Aimé Césaire advirtió en Discurso sobre el colonialismo de la “gangrena” que corroe a una sociedad cuando acepta progresivamente la deshumanización del otro. Esa advertencia conserva hoy toda su vigencia.
Porque el racismo no actúa siempre solo. Puede entrelazarse con la aporofobia, con el rechazo hacia quien vive en la pobreza o en la calle, y con prejuicios construidos alrededor del origen, la cultura o la religión atribuida. La persona migrante, pobre y sin hogar puede quedar así situada en una intersección de exclusiones que facilita algo especialmente peligroso: dejar de verla como un igual.
Europa conoce demasiado bien las consecuencias de los procesos de deshumanización. El nazismo y el franquismo no aparecieron de la noche a la mañana. Antes hubo discursos que señalaron, prejuicios que se hicieron aceptables, derechos que dejaron de reconocerse por igual y demasiados silencios.
Hoy vuelven a escucharse discursos que convierten a las personas migrantes en amenaza y las responsabilizan de problemas cuyas causas están en otro lugar. También en Euskal Herria debemos preguntarnos qué sociedad estamos construyendo cuando esas ideas comienzan a encontrar espacio y cuando la pobreza, el origen o la situación administrativa sirven para establecer quién merece pertenecer y quién puede ser señalado.

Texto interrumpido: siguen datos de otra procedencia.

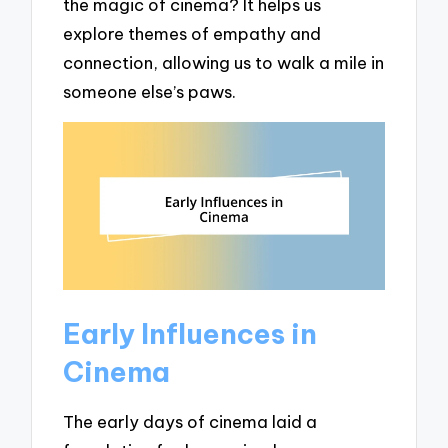
the magic of cinema? It helps us
explore themes of empathy and
connection, allowing us to walk a mile in
someone else’s paws.
Early Influences in
Cinema
The early days of cinema laid a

No basta con condenar una agresión cuando ocurre. Necesitamos memoria, solidaridad y comunidad organizada: barrios capaces de reconocerse, cuidarse y responder colectivamente frente al racismo, la aporofobia y cualquier forma de deshumanización. Porque frente al odio, no alcanza únicamente con la respuesta institucional -algo que no se da en Donostia-, hacen falta también vínculos, redes y espacios comunitarios que no permitan que nadie quede aislado ni convertido en un objetivo fácil.
Porque el fascismo necesita indiferencia y confrontación. Nosotras y nosotros necesitamos justicia, memoria y comunidad.